Because of the presence of spatial autocorrelation in the standardised residuals of the non-spatial multiple linear regression, geographically weighted regression (GWR) was conducted, producing for each sample point a local relationship between AGB and the explanatory variables. The variables; distance to the nearest road, city and river showed strong multicollinearity with altitude. Finally, three GWR models (Table 2) were computed that did not show multicollinearity; however, Moran’s I test of two of these models showed spatial autocorrelation. In the best model (R2 Adjusted = 0.641, P ≤ 0.05), the explanatory variables; altitude, distance to the nearest fire, and land allocation zoning were significant, and explained the variation of AGB in the sample with approx. 64% (Table 2). The presence of spatial autocorrelation was unlikely (Index = 0.02, z-score = 1.8, P ≤ 0.1). In Figure 4 the AGB values observed on the AGB map are plotted against the AGB values predicted by the model. The standardised residuals showed a normal distribution (Range ~ [–3.80; 4.80]), indicating that the normality assumptions underlying multiple regression were met (see Figure S6, in Additional file 1).

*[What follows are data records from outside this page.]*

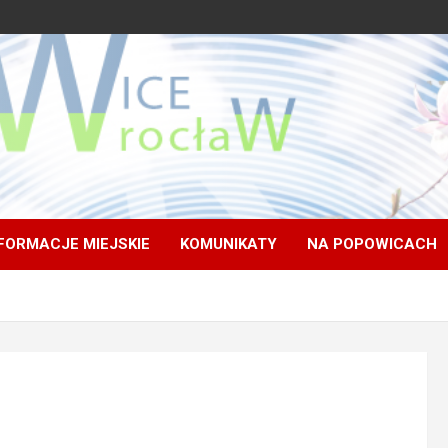
FORMACJE MIEJSKIE
KOMUNIKATY
NA POPOWICACH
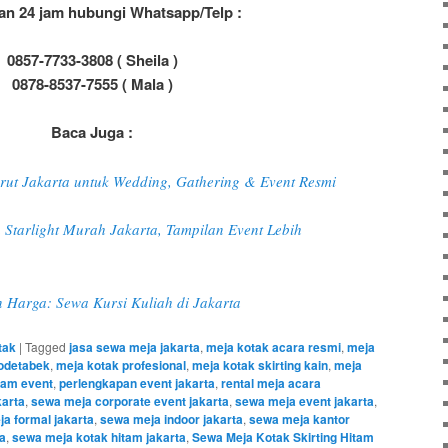
an 24 jam hubungi Whatsapp/Telp :
0857-7733-3808 ( Sheila )
0878-8537-7555 ( Mala )
Baca Juga :
rut Jakarta untuk Wedding, Gathering & Event Resmi
Starlight Murah Jakarta, Tampilan Event Lebih
Harga: Sewa Kursi Kuliah di Jakarta
tak
|
Tagged
jasa sewa meja jakarta
,
meja kotak acara resmi
,
meja
bodetabek
,
meja kotak profesional
,
meja kotak skirting kain
,
meja
itam event
,
perlengkapan event jakarta
,
rental meja acara
karta
,
sewa meja corporate event jakarta
,
sewa meja event jakarta
,
a formal jakarta
,
sewa meja indoor jakarta
,
sewa meja kantor
a
,
sewa meja kotak hitam jakarta
,
Sewa Meja Kotak Skirting Hitam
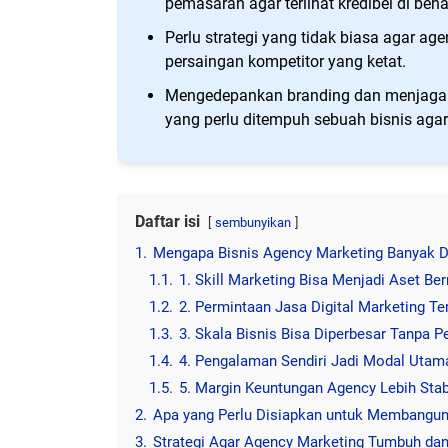
pemasaran agar terlihat kredibel di bena
Perlu strategi yang tidak biasa agar age
persaingan kompetitor yang ketat.
Mengedepankan branding dan menjaga
yang perlu ditempuh sebuah bisnis agar 
Daftar isi
sembunyikan
1.
Mengapa Bisnis Agency Marketing Banyak D
1.1.
1. Skill Marketing Bisa Menjadi Aset Bern
1.2.
2. Permintaan Jasa Digital Marketing T
1.3.
3. Skala Bisnis Bisa Diperbesar Tanpa P
1.4.
4. Pengalaman Sendiri Jadi Modal Utam
1.5.
5. Margin Keuntungan Agency Lebih Stab
2.
Apa yang Perlu Disiapkan untuk Membangun
3.
Strategi Agar Agency Marketing Tumbuh da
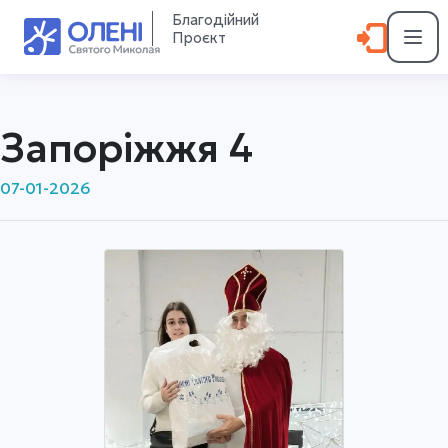
Благодійний
Проєкт
Запоріжжя 4
07-01-2026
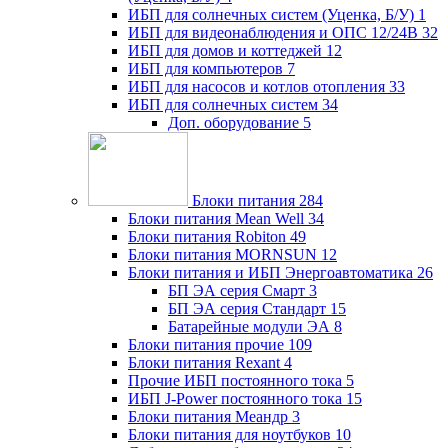
ИБП для солнечных систем (Уценка, Б/У)
1
ИБП для видеонаблюдения и ОПС 12/24В
32
ИБП для домов и коттеджей
12
ИБП для компьютеров
7
ИБП для насосов и котлов отопления
33
ИБП для солнечных систем
34
Доп. оборудование
5
Блоки питания
284
Блоки питания Mean Well
34
Блоки питания Robiton
49
Блоки питания MORNSUN
12
Блоки питания и ИБП Энергоавтоматика
26
БП ЭА серия Смарт
3
БП ЭА серия Стандарт
15
Батарейные модули ЭА
8
Блоки питания прочие
109
Блоки питания Rexant
4
Прочие ИБП постоянного тока
5
ИБП J-Power постоянного тока
15
Блоки питания Меандр
3
Блоки питания для ноутбуков
10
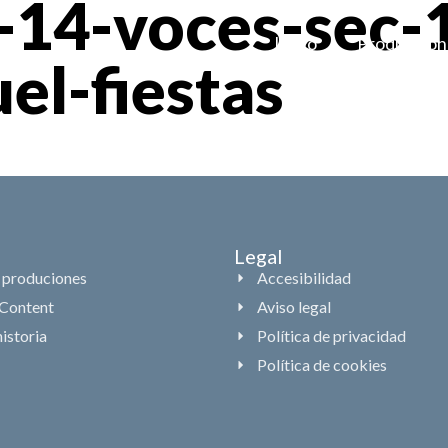
-14-voces-sec-
Inicio
Produccion
l-fiestas
Legal
 produciones
Accesibilidad
Content
Aviso legal
istoria
Política de privacidad
Política de cookies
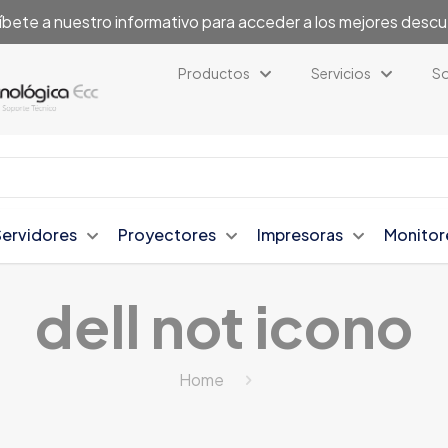
íbete a nuestro informativo para acceder a los mejores desc
Productos
Servicios
So
Servidores
Proyectores
Impresoras
Monitor
dell not icono
Home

Table 2 Output of the spatial GWR model computed in ArcGIS ( P < 0.05); * for each variable (ln, logarithmically transformed) the mean of the coefficients is indicated: the GWR produced for each sample point a local model and variable coefficient
Figure 4
figure 4

Relationship between the observed aboveground biomass (AGB, t ha–1) on the AGB map and the predicted AGB generated by the GWR model for the 465 sample points. The line corresponds to a perfect fit.

Discussion

In this study, we combined ANOVA, multiple regression and GWR and used multiple thematic spatial data layers to define which biophysical and anthropogenic variables contributed significantly to the spatial AGB variation in a disturbed tropical forest landscape. Altitude showed the strongest relationship with AGB; individually, and in both regression analyses. This strong positive correlation with altitude is supported for other areas by previous studies e.g. [11],[27]. In our study, the mean AGB was highest in the higher altitudes where volcanic soils are present, and most of the land was allocated to zones where land clearing is not allowed. Moreover, these higher altitudes are less suitable for agriculture and poorly accessible by road. However, by taking into account interaction effects, we found that the influence of altitude on AGB was highest in conservation forest where AGB variation was explained with approx. 86%. It is likely that the forests in these higher, and thus more remote, conservation areas are less impacted by anthropogenic variables, leading to higher AGB densities.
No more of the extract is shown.